Required work
Write out all the entries word for word and omit any pictures.

Dataset extract

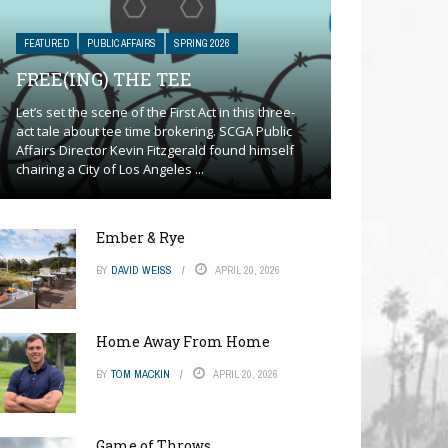
FEATURED
PUBLIC AFFAIRS
SPRING 2026
FREE(ING) THE TEE
Let’s set the scene of the First Act in this three-
act tale about tee time brokering. SCGA Public
Affairs Director Kevin Fitzgerald found himself
chairing a City of Los Angeles ...
Ember & Rye
BY
DAVID WEISS
APRIL 20, 2026
Home Away From Home
BY
TOM MACKIN
APRIL 20, 2026
Game of Throws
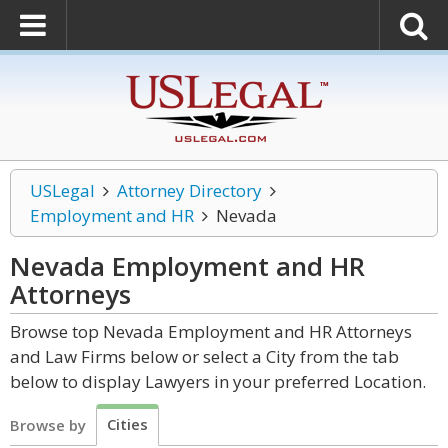
USLegal
Attorney Directory
Employment and HR
Nevada
Nevada Employment and HR
Attorneys
Browse top Nevada Employment and HR Attorneys
and Law Firms below or select a City from the tab
below to display Lawyers in your preferred Location.
Cities
Browse by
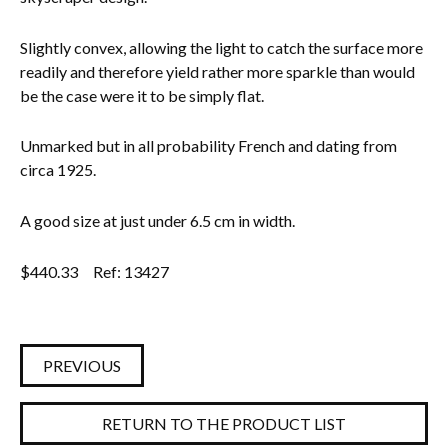
Everything Else
Slightly convex, allowing the light to catch the surface more
readily and therefore yield rather more sparkle than would
be the case were it to be simply flat.
Unmarked but in all probability French and dating from
circa 1925.
A good size at just under 6.5 cm in width.
$
440.33
Ref: 13427
PREVIOUS
RETURN TO THE PRODUCT LIST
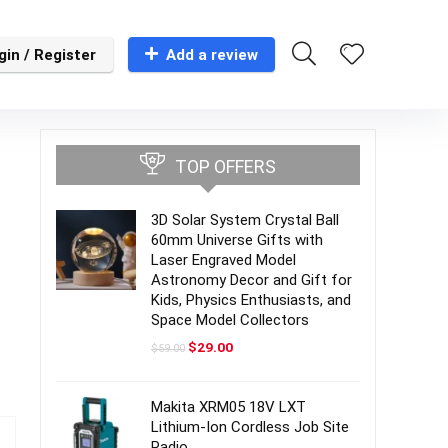
gin / Register
Add a review
TOP OFFERS
3D Solar System Crystal Ball
60mm Universe Gifts with
Laser Engraved Model
Astronomy Decor and Gift for
Kids, Physics Enthusiasts, and
Space Model Collectors
Original
Current
$
29.00
$
59.00
price
price
was:
is:
$59.00.
$29.00.
Makita XRM05 18V LXT
Lithium-Ion Cordless Job Site
Radio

Written answer
FEATURED
PUBLIC AFFAIRS
SPRING 2026
FREE(ING) THE TEE
Let’s set the scene of the First Act in this three-
act tale about tee time brokering. SCGA Public
Affairs Director Kevin Fitzgerald found himself
chairing a City of Los Angeles ...
Ember & Rye
BY
DAVID WEISS
APRIL 20, 2026
Home Away From Home
BY
TOM MACKIN
APRIL 20, 2026
Game of Throws
USLegal
Attorney Directory
Employment and HR
Nevada
Nevada Employment and HR
Attorneys
Browse top Nevada Employment and HR Attorneys
and Law Firms below or select a City from the tab
below to display Lawyers in your preferred Location.
Cities
Browse by
Everything Else
Slightly convex, allowing the light to catch the surface more
readily and therefore yield rather more sparkle than would
be the case were it to be simply flat.
Unmarked but in all probability French and dating from
circa 1925.
A good size at just under 6.5 cm in width.
$
440.33
Ref: 13427
PREVIOUS
RETURN TO THE PRODUCT LIST
gin / Register
Add a review
TOP OFFERS
3D Solar System Crystal Ball
60mm Universe Gifts with
Laser Engraved Model
Astronomy Decor and Gift for
Kids, Physics Enthusiasts, and
Space Model Collectors
Original
Current
$
29.00
$
59.00
price
price
was:
is:
$59.00.
$29.00.
Makita XRM05 18V LXT
Lithium-Ion Cordless Job Site
Radio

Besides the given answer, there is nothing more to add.